■ **Work to complete**
Below are some records; repeat them all exactly, minus the pictures.

- - -

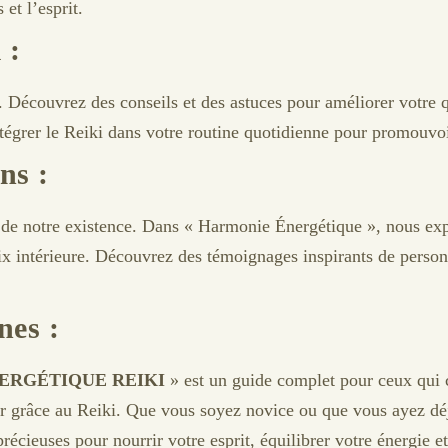
et l’esprit.
 :
 Découvrez des conseils et des astuces pour améliorer votre qu
rer le Reiki dans votre routine quotidienne pour promouvoir
ns :
 de notre existence. Dans « Harmonie Énergétique », nous ex
 paix intérieure. Découvrez des témoignages inspirants de perso
nes :
ERGÉTIQUE REIKI
» est un guide complet pour ceux qui c
ir grâce au Reiki. Que vous soyez novice ou que vous ayez dé
écieuses pour nourrir votre esprit, équilibrer votre énergie et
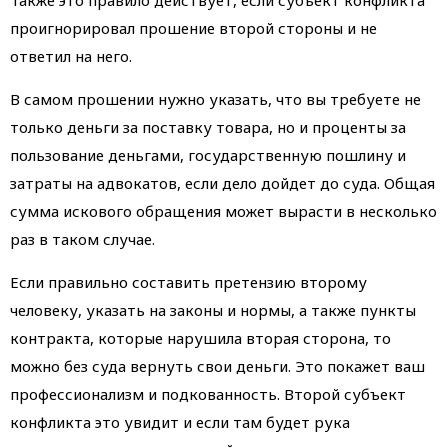
проигнорировал прошение второй стороны и не
ответил на него.
В самом прошении нужно указать, что вы требуете не
только деньги за поставку товара, но и проценты за
пользование деньгами, государственную пошлину и
затраты на адвокатов, если дело дойдет до суда. Общая
сумма искового обращения может вырасти в несколько
раз в таком случае.
Если правильно составить претензию второму
человеку, указать на законы и нормы, а также пункты
контракта, которые нарушила вторая сторона, то
можно без суда вернуть свои деньги. Это покажет ваш
профессионализм и подкованность. Второй субъект
конфликта это увидит и если там будет рука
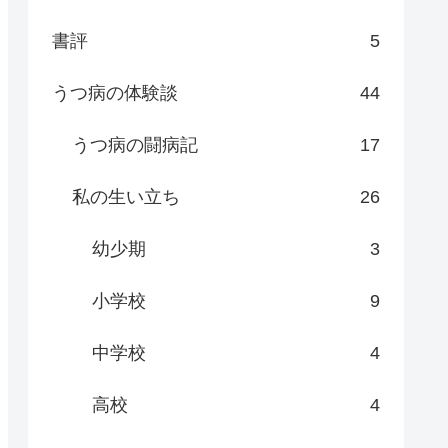
書評
5
うつ病の体験談
44
うつ病の闘病記
17
私の生い立ち
26
幼少期
3
小学校
9
中学校
4
高校
4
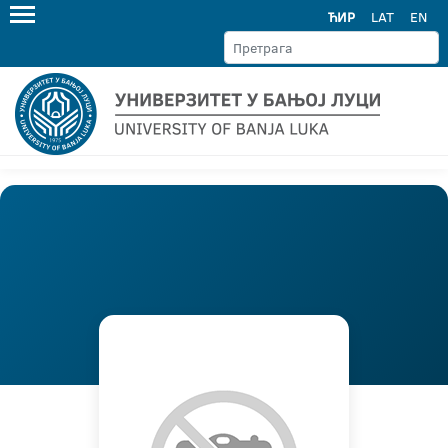
ЋИР
LAT
EN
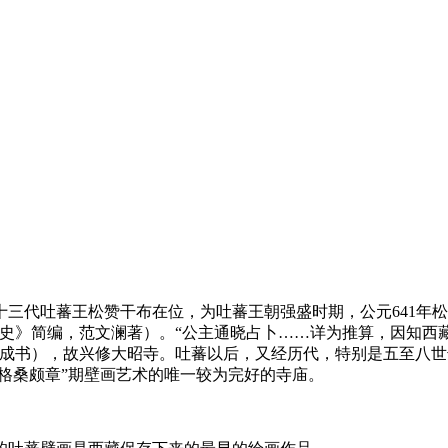
三代吐蕃王松赞干布在位，为吐蕃王朝强盛时期，公元641年
通史》简编，范文澜著）。“公主通晓占卜……详为推算，因知西
8年成书），故兴修大昭寺。吐蕃以后，又经历代，特别是五至八
“格桑颇章”期壁画艺术的唯一较为完好的寺庙。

- - -

■ **Task answer**
et l’esprit.
 :
 Découvrez des conseils et des astuces pour améliorer votre qu
rer le Reiki dans votre routine quotidienne pour promouvoir
ns :
 de notre existence. Dans « Harmonie Énergétique », nous ex
 paix intérieure. Découvrez des témoignages inspirants de perso
nes :
ERGÉTIQUE REIKI
» est un guide complet pour ceux qui c
ir grâce au Reiki. Que vous soyez novice ou que vous ayez dé
écieuses pour nourrir votre esprit, équilibrer votre énergie et
проигнорировал прошение второй стороны и не
ответил на него.
В самом прошении нужно указать, что вы требуете не
только деньги за поставку товара, но и проценты за
пользование деньгами, государственную пошлину и
затраты на адвокатов, если дело дойдет до суда. Общая
сумма искового обращения может вырасти в несколько
раз в таком случае.
Если правильно составить претензию второму
человеку, указать на законы и нормы, а также пункты
контракта, которые нарушила вторая сторона, то
можно без суда вернуть свои деньги. Это покажет ваш
профессионализм и подкованность. Второй субъект
конфликта это увидит и если там будет рука
書評
5
うつ病の体験談
44
うつ病の闘病記
17
私の生い立ち
26
幼少期
3
小学校
9
中学校
4
高校
4
ЋИР
LAT
EN
三代吐蕃王松赞干布在位，为吐蕃王朝强盛时期，公元641年
通史》简编，范文澜著）。“公主通晓占卜……详为推算，因知西
8年成书），故兴修大昭寺。吐蕃以后，又经历代，特别是五至八
“格桑颇章”期壁画艺术的唯一较为完好的寺庙。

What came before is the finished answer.